Supreme Court Vacates D.C. Circuit Ruling Upholding Steve Bannon's Contempt Conviction, Remands Case Amid Justice Department Motion to Dismiss

Cover image from npr.org, which was analyzed for this article
The Supreme Court issued a ruling paving the way for dismissal of Steve Bannon's contempt of Congress conviction over January 6 subpoenas. The decision remands the case to lower courts for review. Bannon allies hailed it as a victory against political persecution.
PoliticalOS
Monday, April 6, 2026
The Supreme Court's action is a standard procedural remand triggered by the Trump DOJ's dismissal motion, not a merits ruling on Bannon's guilt. While dismissal now seems likely, it would vacate the record post-sentence, serving symbolic purposes amid broader Jan. 6 clemency. Readers should note varying outlet framings on political context versus legal mechanics.
What outlets missed
Most outlets downplayed the routine nature of the Supreme Court's grant-vacate-remand (GVR) procedure, which is standard when the government shifts positions, as seen in dozens of cases annually per SCOTUSblog data. Few detailed the Justice Department's specific legal critiques in its February 9, 2026, motion, including claims of an 'improper' subpoena and prior administration 'weaponization,' sourced directly from the filing. Coverage often omitted the full parallel with Peter Navarro's identical contempt case, also facing dismissal, and Trump's precise January 20, 2025, pardon proclamation covering 1,500+ January 6 defendants with 14 commutations.

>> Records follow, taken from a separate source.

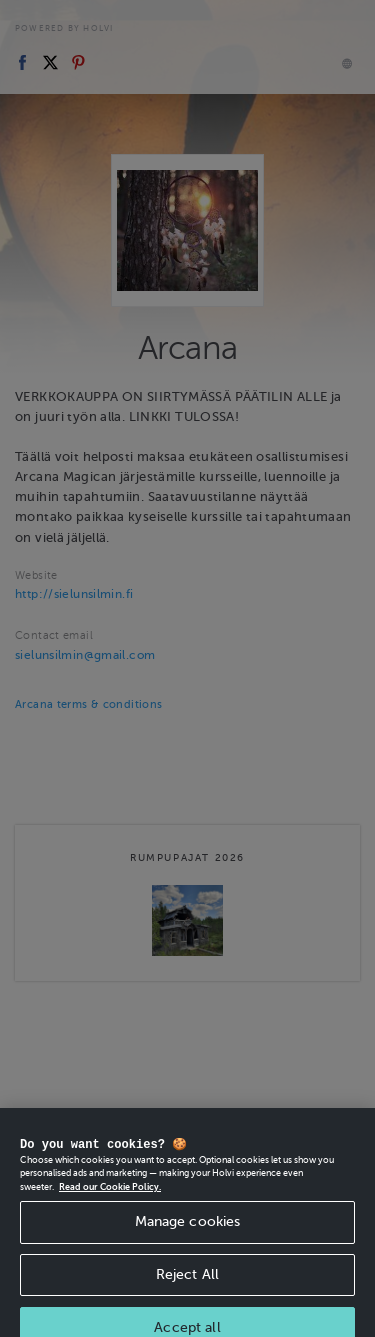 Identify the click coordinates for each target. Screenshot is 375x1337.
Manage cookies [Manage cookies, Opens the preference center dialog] (188, 1228)
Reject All (187, 1281)
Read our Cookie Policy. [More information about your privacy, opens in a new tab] (110, 1194) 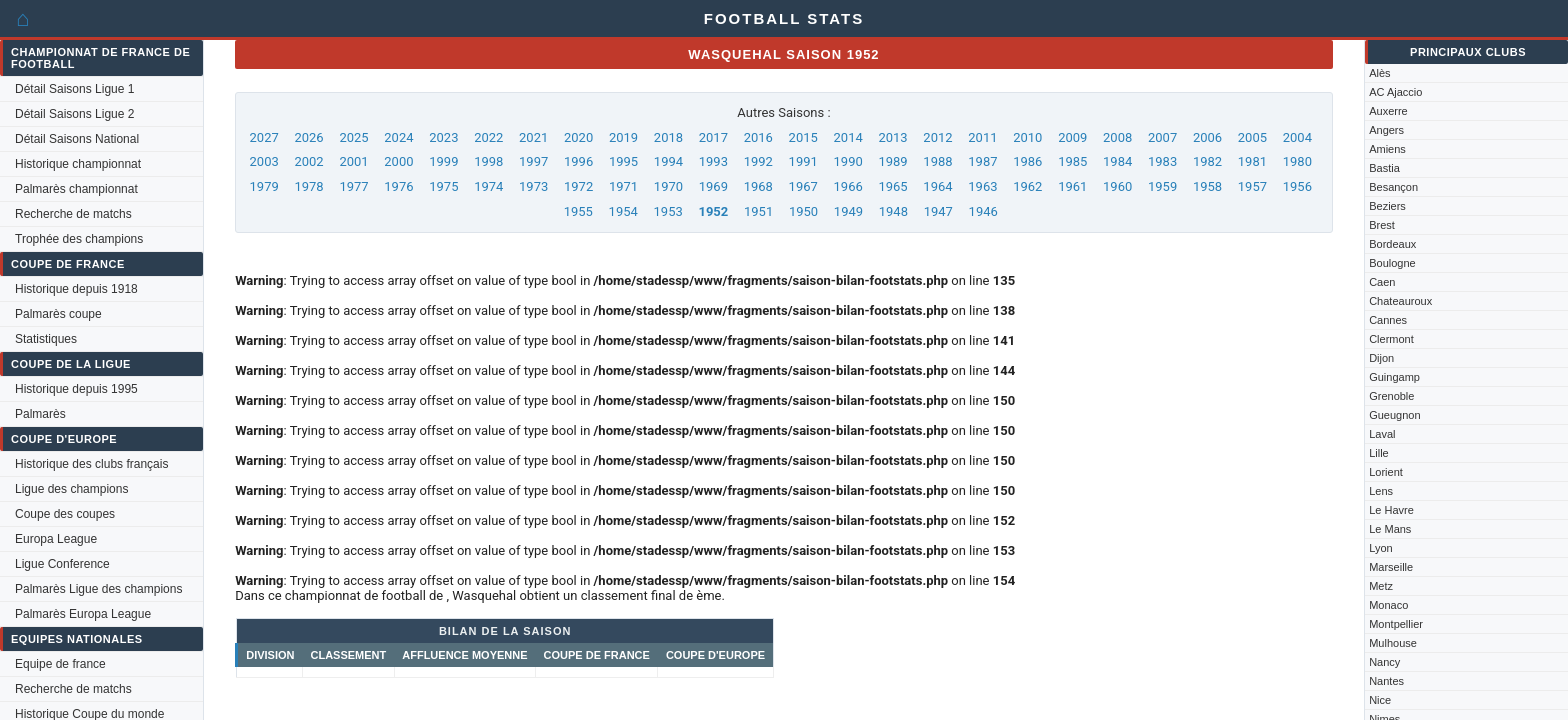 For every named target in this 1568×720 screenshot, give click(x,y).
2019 (623, 137)
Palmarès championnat (76, 189)
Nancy (1384, 662)
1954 (623, 211)
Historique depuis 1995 (76, 389)
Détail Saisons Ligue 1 (74, 89)
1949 (848, 211)
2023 (443, 137)
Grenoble (1391, 396)
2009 (1072, 137)
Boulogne (1392, 263)
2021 (533, 137)
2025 (353, 137)
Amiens (1387, 149)
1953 (668, 211)
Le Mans (1390, 529)
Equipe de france (60, 664)
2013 (892, 137)
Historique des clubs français (91, 464)
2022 (488, 137)
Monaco (1388, 605)
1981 (1252, 161)
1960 (1117, 186)
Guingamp (1394, 377)
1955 (578, 211)
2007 (1162, 137)
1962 (1027, 186)
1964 (937, 186)
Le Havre (1391, 510)
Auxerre (1388, 111)
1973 (533, 186)
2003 (264, 161)
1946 (983, 211)
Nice (1380, 700)
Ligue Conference (62, 564)
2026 (308, 137)
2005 (1252, 137)
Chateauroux (1400, 301)
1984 (1117, 161)
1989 (892, 161)
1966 (848, 186)
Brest (1382, 225)
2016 (758, 137)
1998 (488, 161)
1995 (623, 161)
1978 (308, 186)
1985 (1072, 161)
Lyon (1380, 548)
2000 (398, 161)
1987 (982, 161)
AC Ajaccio (1395, 92)
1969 (713, 186)
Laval (1382, 434)
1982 (1207, 161)
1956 (1297, 186)
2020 (578, 137)
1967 (803, 186)
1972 (578, 186)
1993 (713, 161)
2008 (1117, 137)
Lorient (1386, 472)
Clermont (1391, 339)
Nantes (1386, 681)
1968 (758, 186)
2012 (937, 137)
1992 (758, 161)
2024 (398, 137)
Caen (1382, 282)
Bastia (1384, 168)
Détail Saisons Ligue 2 (74, 114)
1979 (264, 186)
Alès (1379, 73)
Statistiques (46, 339)
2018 (668, 137)
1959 (1162, 186)
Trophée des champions (79, 239)
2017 (713, 137)
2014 (848, 137)
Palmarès (40, 414)
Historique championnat (78, 164)
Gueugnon (1394, 415)
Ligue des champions (71, 489)
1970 (668, 186)
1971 (623, 186)
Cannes (1388, 320)
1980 (1297, 161)
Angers (1386, 130)
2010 (1027, 137)
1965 (892, 186)
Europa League (56, 539)
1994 (668, 161)
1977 (353, 186)
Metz (1381, 586)
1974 (488, 186)
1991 (803, 161)
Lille (1379, 453)
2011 (982, 137)
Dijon (1381, 358)
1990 (848, 161)
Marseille (1391, 567)
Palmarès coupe (58, 314)
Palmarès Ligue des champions (98, 589)
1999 (443, 161)
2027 (264, 137)
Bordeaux (1392, 244)
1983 (1162, 161)
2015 (803, 137)
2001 (353, 161)
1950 (803, 211)
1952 (713, 211)
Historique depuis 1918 (76, 289)
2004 (1297, 137)
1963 (982, 186)
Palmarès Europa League (83, 614)
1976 (398, 186)
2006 (1207, 137)
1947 (938, 211)
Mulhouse (1393, 643)
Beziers (1387, 206)
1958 (1207, 186)
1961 (1072, 186)
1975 (443, 186)
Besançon (1393, 187)
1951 (758, 211)
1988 (937, 161)
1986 (1027, 161)
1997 (533, 161)
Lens (1381, 491)
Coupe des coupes (65, 514)
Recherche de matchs (73, 214)
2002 (308, 161)
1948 (893, 211)
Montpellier (1396, 624)
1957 (1252, 186)
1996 (578, 161)
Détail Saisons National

WASHINGTON (AP) — The U.S. Supreme Court on April 6, 2026, issued a brief, unsigned order vacating a judgment by the U.S. Court of Appeals for the D.C. Circuit that had upheld Steve Bannon's 2022 conviction for contempt of Congress, according to the court's docket in Bannon v. United States, No. 24-635. The high court remanded the case to the D.C. Circuit for further consideration in light of a February 2026 motion by the Justice Department to dismiss the indictment against Bannon, the order stated.
Bannon, a former White House chief strategist to President Donald Trump from August 2017 to August 2017, was convicted by a federal jury in the U.S. District Court for the District of Columbia on July 22, 2022, on two misdemeanor counts of contempt of Congress, court records show. The charges stemmed from Bannon's refusal to comply with a subpoena issued by the House Select Committee investigating the January 6, 2021, breach of the U.S. Capitol during the certification of the 2020 presidential election results. The subpoena, issued in October 2021, demanded documents and a deposition from Bannon regarding his communications with Trump and others about the events of January 6, according to the committee's public records.